Tuesday, April 21, 2009

When did I get so Jealous???

I used to be so well adjusted. I used to be so happy with my life and everything in it. I mean I know I was never really in control of everything in it, there was a lot of negatives that came at me that I never let get me down. I really kept my chin up. And then like a dark cloud out of no where the ugly head of jealousy reared and I was almost taken by surprise, I knew it was there, in the background waiting for me. I mean there were days when I would look at yet another crappy apartment for rent when I would consider the crappy credit score that would not be any better any time soon no matter what I would do keeping me from looking seriously at looking at purchasing a home for myself and my kids.

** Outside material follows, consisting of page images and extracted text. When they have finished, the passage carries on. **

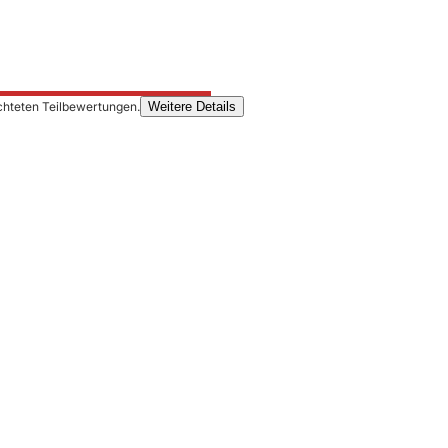
chteten Teilbewertungen.
Weitere Details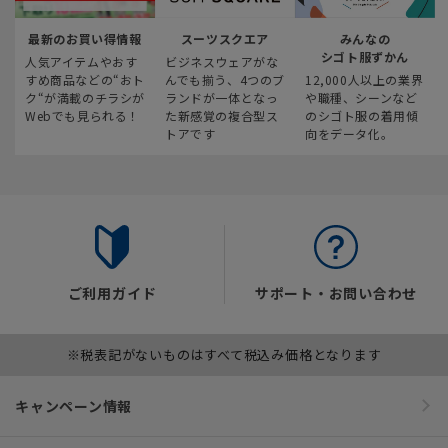
最新のお買い得情報
スーツスクエア
みんなの
シゴト服ずかん
人気アイテムやおす
ビジネスウェアがな
すめ商品などの“おト
んでも揃う、4つのブ
12,000人以上の業界
ク“が満載のチラシが
ランドが一体となっ
や職種、シーンなど
Webでも見られる！
た新感覚の複合型ス
のシゴト服の着用傾
トアです
向をデータ化。
ご利用ガイド
サポート・お問い合わせ
※税表記がないものはすべて税込み価格となります
キャンペーン情報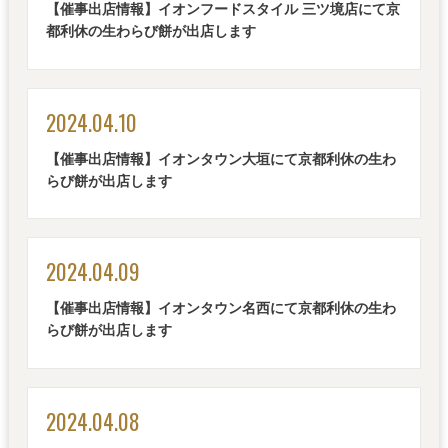
【催事出店情報】イオンフードスタイル 三ツ境店にて京
都利休の生わらび餅が出店します
2024.04.10
【催事出店情報】イオンタウン大垣にて京都利休の生わ
らび餅が出店します
2024.04.09
【催事出店情報】イオンタウン名西にて京都利休の生わ
らび餅が出店します
2024.04.08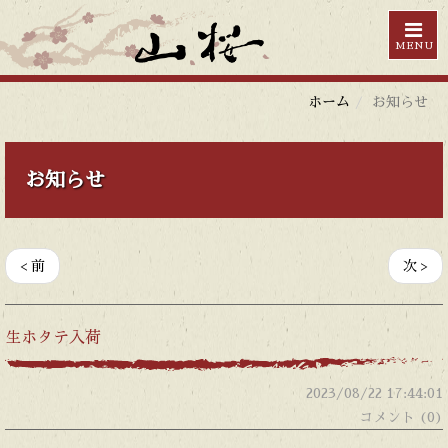
MENU
ホーム
お知らせ
お知らせ
< 前
次 >
生ホタテ入荷
2023/08/22 17:44:01
コメント (0)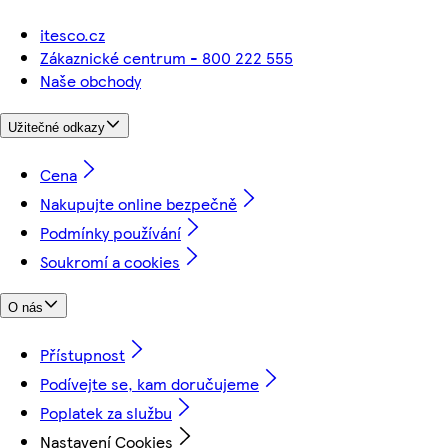
itesco.cz
Zákaznické centrum - 800 222 555
Naše obchody
Užitečné odkazy
Cena
Nakupujte online bezpečně
Podmínky používání
Soukromí a cookies
O nás
Přístupnost
Podívejte se, kam doručujeme
Poplatek za službu
Nastavení Cookies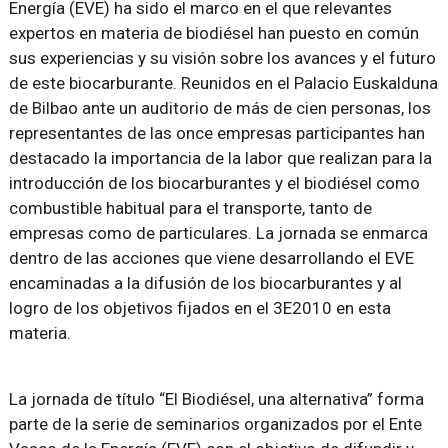
Energía (EVE) ha sido el marco en el que relevantes
expertos en materia de biodiésel han puesto en común
sus experiencias y su visión sobre los avances y el futuro
de este biocarburante. Reunidos en el Palacio Euskalduna
de Bilbao ante un auditorio de más de cien personas, los
representantes de las once empresas participantes han
destacado la importancia de la labor que realizan para la
introducción de los biocarburantes y el biodiésel como
combustible habitual para el transporte, tanto de
empresas como de particulares. La jornada se enmarca
dentro de las acciones que viene desarrollando el EVE
encaminadas a la difusión de los biocarburantes y al
logro de los objetivos fijados en el 3E2010 en esta
materia.
La jornada de título “El Biodiésel, una alternativa” forma
parte de la serie de seminarios organizados por el Ente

That is when I realized I am seething with jealousy. And what really am I jealous of?? Another payment I can't really afford? Another cost that we don't have the money for? Honestly we are most definitely scraping the bottom of the money barrel just making it month to month, paycheck to paycheck with what we are paying now. Sure it would be less "taxing" if I would see a little bit of child support from the people who provided a little bit of the DNA that combined with mine to make the wonderful little people that is my responsibility and joy, no really it is my JOY, to raise, love and enjoy! Why is it that all this money crap makes a person so jealous of stuff that other people have?? I know that everyone else is struggling in ways maybe we aren't. Perhaps not financially like we are but maybe spiritually, or in some other way. I am in a very stable family. Maybe not in my dream home. Maybe not with my dream kids as far as behaviour goes, but hey then they wouldn't be MY kids for sure! BUT, I really do wish I had my own house. I really do want a home. Please tell me I am not the only one who is jealous over others haves.